I have 3 Britax accessory outlets in the JCB. They are essentially useless without some kind of cig lighter adapter. 
Would like to use them for powering up cell phone or other accessories.

Anyone know just for starters how to charge a phone out of a Britax outlet? 
Welcome to Europe!


----------



## somedevildawg

JD3430 said:


> I have 3 Britax accessory outlets in the JCB. They are essentially useless without some kind of cig lighter adapter.
> Would like to use them for powering up cell phone or other accessories.
> Anyone know just for starters how to charge a phone out of a Britax outlet?
> Welcome to Europe!


Yup, remove them and install American cig lighter sockets......won't they fit in the same hole or perhaps some slight modification?


----------



## JD3430

I don't know if the wiring will work.


----------



## PaMike

What is a Britax plug? I googled it and all I came up with is a bunch of baby stuff...


----------



## JD3430

Its also called a DIN 72591 socket.
Its a European version of a auxiliary power outlet. Just like a cig outlet, but smaller. Has a spring loaded cap. 
My old New Holland backhoe had one, so does this JCB I picked up.

My roof beacon is plugged into the one outside under the cab roof. 
They actually work very well. 
I will try to take a picture of it tomorrow.


----------



## FCF

Are these the same as what NH uses on their tractors? Sounds a lot like what is on our TL. If they are the same check with a NH dealer for the plug to go into them, sorry I don't have the part number at present but could get it if needed.


----------



## slowzuki

Thats what they are called! My MF has 2 plugs back there that I knew had 12 v. The previous owner tapped in a 120 v household outlet off them to get around them.


----------



## JD3430

Here's a picture. I don't know how to convert them. 
Ken, does anyone make a cell phone charger that plugs into it? That's what I really want.


----------



## slowzuki

When I searched that number DIN, the first results are car chargers that are dual fit to that plug and a regular 12 v port.

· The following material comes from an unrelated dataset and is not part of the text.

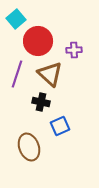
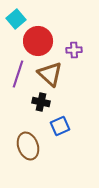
purple line: moved 1 px right
brown ellipse: moved 1 px left, 1 px up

Edit of course can't find it now. These come up:

http://www.hgvdirect.co.uk/catalog/din-plug-single-pole-p-500976.html


----------



## slowzuki

Adapter cord:

http://www.wilmond.co.uk/12v-plugs-sockets-and-adaptors/adapt-it-5.html

EDIT one on Amazon for 10$

https://www.amazon.com/BikeMaster-European-Cigarette-Lighter-Adapter/dp/B003A3GUEO

Dual USB

https://www.amazon.com/Motorcycle-Hella-Socket-Charger-SatNav/dp/B00AU0OA9C/ref=pd_bxgy_263_img_2?ie=UTF8&refRID=YW7BG9DXY7TBEE4JSJVC


----------



## mlappin

slowzuki said:


> Thats what they are called! My MF has 2 plugs back there that I knew had 12 v. The previous owner tapped in a 120 v household outlet off them to get around them.


We do that all the time for the planting and sprayer tractors, buy a heavy duty power strip and run 12 volts to it, works great for plugging a lot of monitors in.

Our MF has their own special little plug that we wired the power strip into, gives me anymore crap and the power strip is going straight to the starter terminal.


----------